3D printers are largely divided into FDM (Fused Deposition Modeling), SLA (Stereolithography Apparatus), SLS (Selective Laser Simultaneous) and DLP (Direct Light Processing) according to the method of producing stereoscopic output.
Among the various 3D printing methods, the SLA scheme developed in 1986 by 3DSystems Inc. and the FDM scheme developed in 1989 by Stratasys Co. are most commonly used, Its structure is simple and low in price, and it is widely used for education and personal use.
The FDM method is a method in which plastic filaments such as PLA (Poly Lactacid) or ABS (Acryontrie Butadiene Styrene) are melted and laminated in a printer head. More specifically, the molten plastic filaments are stacked in layers of 0.01 to 0.08 mm thinner than paper to form a three-dimensional shape.
Generally, an FDM-type 3D printer includes a printer head for melting and discharging an output material, a bed on which discharged output materials are accumulated, and a driving unit for moving the printer head and the bed.
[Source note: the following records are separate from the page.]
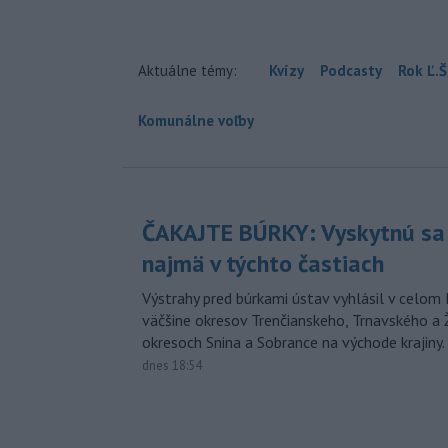
Aktuálne témy:
Kvízy
Podcasty
Rok Ľ.Š
Komunálne voľby
ČAKAJTE BÚRKY: Vyskytnú sa 
najmä v týchto častiach
Výstrahy pred búrkami ústav vyhlásil v celom 
väčšine okresov Trenčianskeho, Trnavského a Ž
okresoch Snina a Sobrance na východe krajiny.
dnes 18:54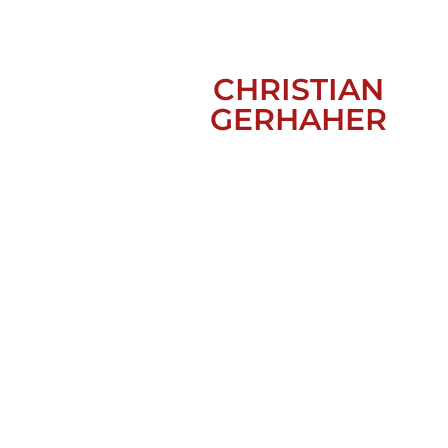
CHRISTIAN
GERHAHER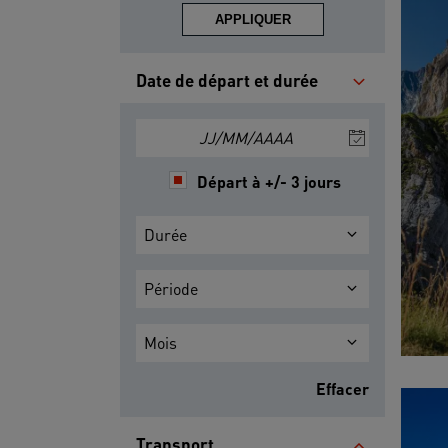
APPLIQUER
Date de départ et durée
JJ/MM/AAAA
Départ à +/- 3 jours
Durée
Période
Mois
Effacer
Transport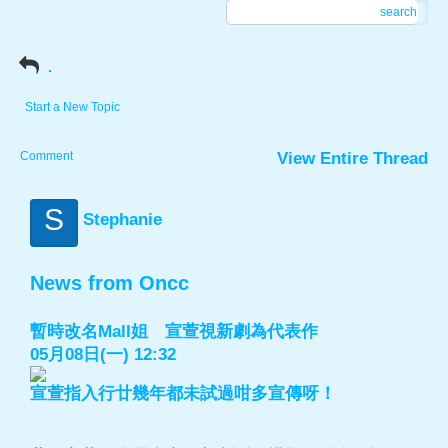
search
.
Start a New Topic
Comment
View Entire Thread
S
Stephanie
News from Oncc
暫時改名Mall姐 宣萱視新劇為代表作
05月08日(一) 12:32
宣萱指入行廿幾年都未試過咁多宣傳呀！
In a three-dimensional Cartesian coordinate system, printing the output material by moving the printhead and bed along the x and y axes produces a two-dimensional output. Moving the printer head or bed in the z-axis in this state to print a new layer on top of the existing output produces a three-dimensional output with a height in the z-axis. It is the principle of printing of the above-mentioned FDM-type 3D printer that repeats the above-described operation to produce a desired three-dimensional shape.
The above-mentioned FDM-type 3D printer is a well-known technology in the past, and disclosed in Korean Patent Laid-Open No. 10-2009-0119904 entitled " Method of Generating 3D Objects Using Modified ABS Material "and Korean Patent Publication No. 10-2015-0089240 And "3D printer".
Typical FDM 3D printers connect the timing belt by pulling it tightly after the printer head, bed, and motor are installed. Therefore, the process of installing the timing belt is not easy. Further, there is a problem that the tension of the timing belt can not be precisely controlled.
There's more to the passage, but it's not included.